Kev went out on a bit of a limb taking me to Arthur Bryant’s – he’s taken me to other KC barbecue places in the past, and he always tells me that the place we’re going is good – but this time, he said this was his favorite KC barbecue joint. That doesn’t sound like a very big deal, but it places an incredible amount of pressure on Kevin – if the establishment isn’t up to snuff, it will reflect personally on him.

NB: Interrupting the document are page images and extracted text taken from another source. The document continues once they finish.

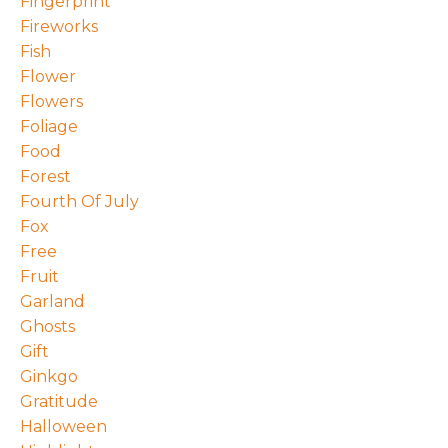
Fingerprint
Fireworks
Fish
Flower
Flowers
Foliage
Food
Forest
Fourth Of July
Fox
Free
Fruit
Garland
Ghosts
Gift
Ginkgo
Gratitude
Halloween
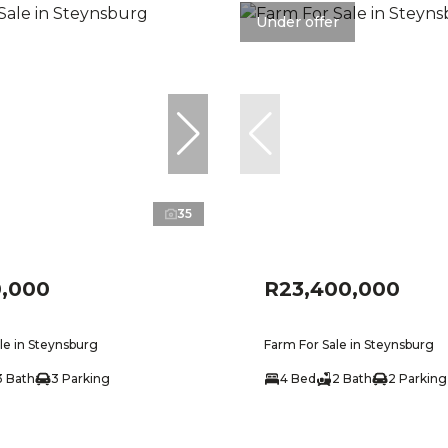
Under offer
35
0,000
R23,400,000
le in Steynsburg
Farm For Sale in Steynsburg
3 Bath
3 Parking
4 Bed
2 Bath
2 Parking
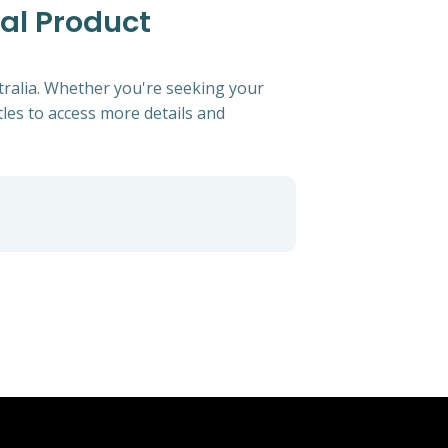
cal Product
tralia. Whether you're seeking your
itles to access more details and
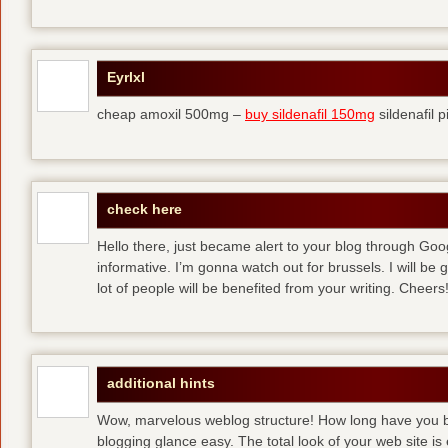
Eyrlxl
cheap amoxil 500mg –
buy sildenafil 150mg
sildenafil pi
check here
Hello there, just became alert to your blog through Googl
informative. I’m gonna watch out for brussels. I will be gr
lot of people will be benefited from your writing. Cheers!
additional hints
Wow, marvelous weblog structure! How long have you 
blogging glance easy. The total look of your web site is 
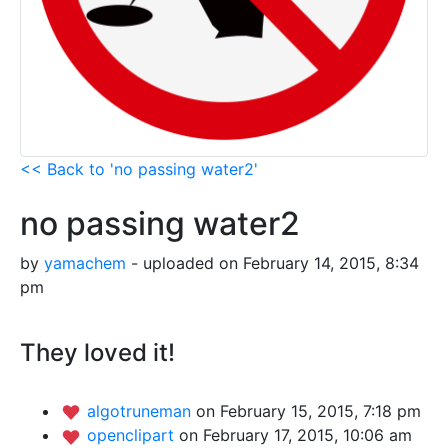
<< Back to 'no passing water2'
no passing water2
by
yamachem
- uploaded on February 14, 2015, 8:34
pm
They loved it!
algotruneman
on February 15, 2015, 7:18 pm
openclipart
on February 17, 2015, 10:06 am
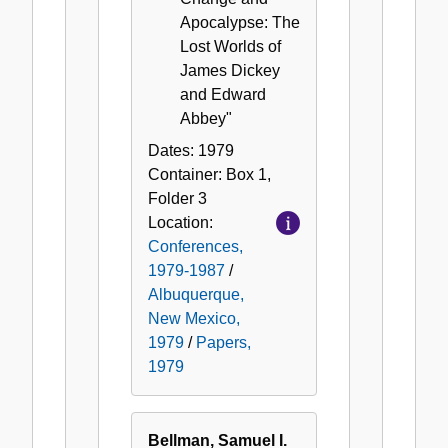
Apocalypse: The
Lost Worlds of
James Dickey
and Edward
Abbey"
Dates:
1979
Container:
Box
1
,
Folder
3
Location:
Conferences,
1979-1987
/
Albuquerque,
New Mexico,
1979
/
Papers,
1979
Bellman, Samuel I.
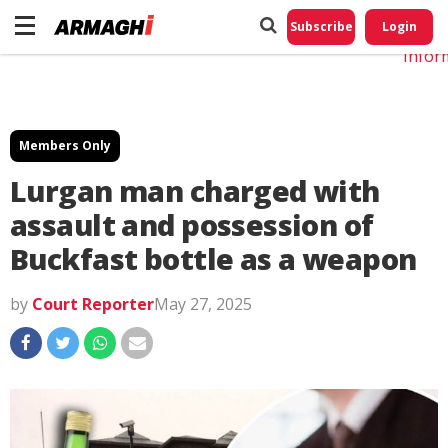
Do No
My
Subscribe
Login
Perso
Infor
Members Only
Lurgan man charged with
assault and possession of
Buckfast bottle as a weapon
by
Court Reporter
May 27, 2025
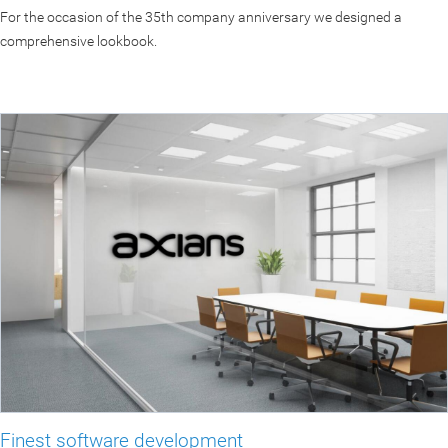
For the occasion of the 35th company anniversary we designed a
comprehensive lookbook.
Finest software development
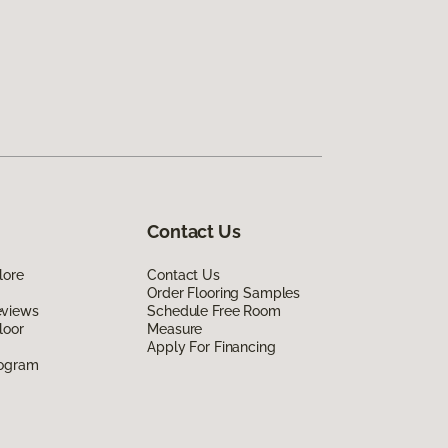
Contact Us
lore
Contact Us
Order Flooring Samples
eviews
Schedule Free Room
loor
Measure
Apply For Financing
rogram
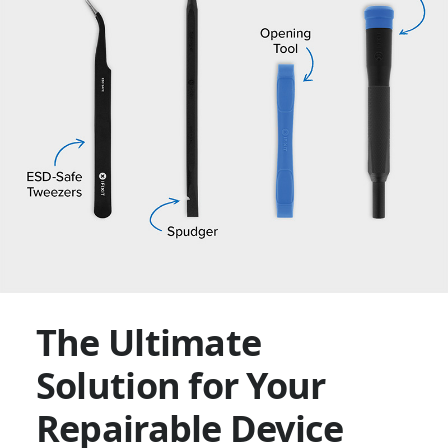
The Ultimate
Solution for Your
Repairable Device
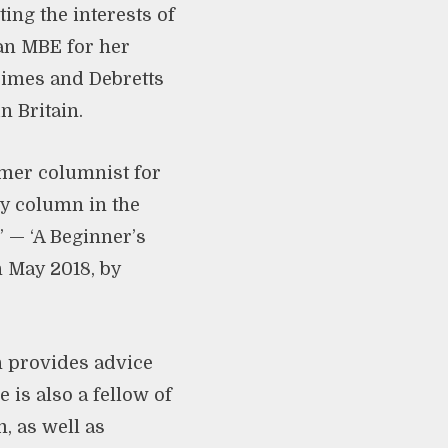
ing the interests of
an MBE for her
Times and Debretts
n Britain.
rmer columnist for
y column in the
 — ‘A Beginner’s
 May 2018, by
h provides advice
 is also a fellow of
, as well as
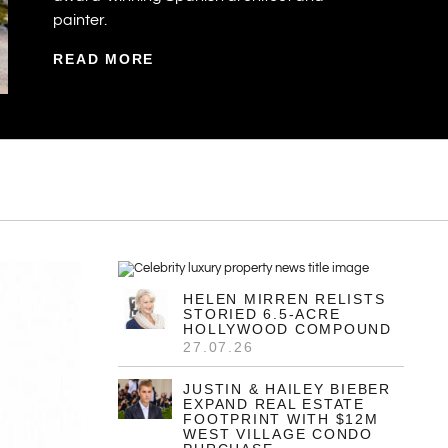
painter.
READ MORE
HELEN MIRREN RELISTS
STORIED 6.5-ACRE
HOLLYWOOD COMPOUND
27.07.26
JUSTIN & HAILEY BIEBER
EXPAND REAL ESTATE
FOOTPRINT WITH $12M
WEST VILLAGE CONDO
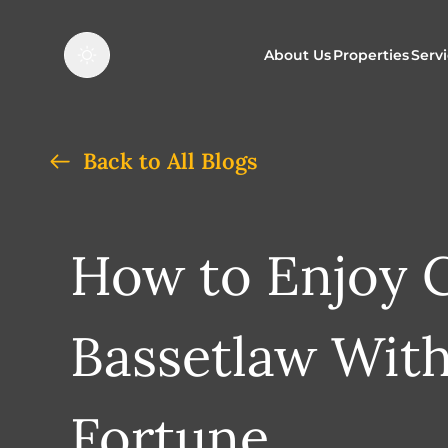
About Us
Properties
Serv
Properties f
O
Back to All Blogs
Properties t
N
How to Enjoy C
Bassetlaw Wit
Fortune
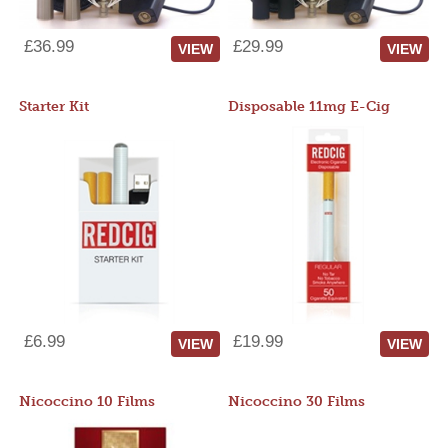
£36.99
£29.99
VIEW
VIEW
Starter Kit
Disposable 11mg E-Cig
£6.99
£19.99
VIEW
VIEW
Nicoccino 10 Films
Nicoccino 30 Films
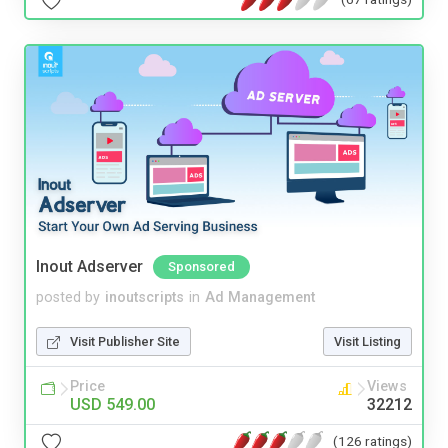
Inout Adserver
Sponsored
posted by
inoutscripts
in
Ad Management
Visit Publisher Site
Visit Listing
Price
Views
USD 549.00
32212
(126 ratings)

We finally get there – two fat guys getting out of a MINI was a quite funny sight indeed, and we walked in. The smell was absolutely perfect – smoked meat and sauce. The entry was lined with photos of famous people who’ve gone in to clog their arteries – from celebrities to presidents. Kev ordered his usual, I got a rack of ribs and a pound of smoked beef. We sit down at the table and Kev looks a little nervous. As he explains the different sauces (original, rich & spicy, sweet heat) he again warns me that the original sauce is an acquired taste, and very tepidly watches me as I take the first bite of smoked beef doused in the original sauce. With one bite, I tell Kev that the taste has been acquired. Kev makes a big exhale, and all is well. It was the best bbq combo I’d ever had – the sauce tailed off wonderfully, like a good wine. The beef was just about perfect, with lots of smoke flavor. According to AB’s website, they use a combination of Hickory and Oak, and the brick smoker is in full view of patrons which is a nice touch. If you’re ever in KC I’d highly recommend it, I give the place 5 stars.
It was a great night – consuming large quantities of smoked meat with my pal Kevin, and a Morrissey show. With all that food sitting in my stomach the all night drive back to Chicago after the Moz show was a bit difficult, but at least I wasn’t hungry. I’ll hopefully be exposing Kev to some Chicago pizza in much the same way this summer to pay him back for the KC bbq experience.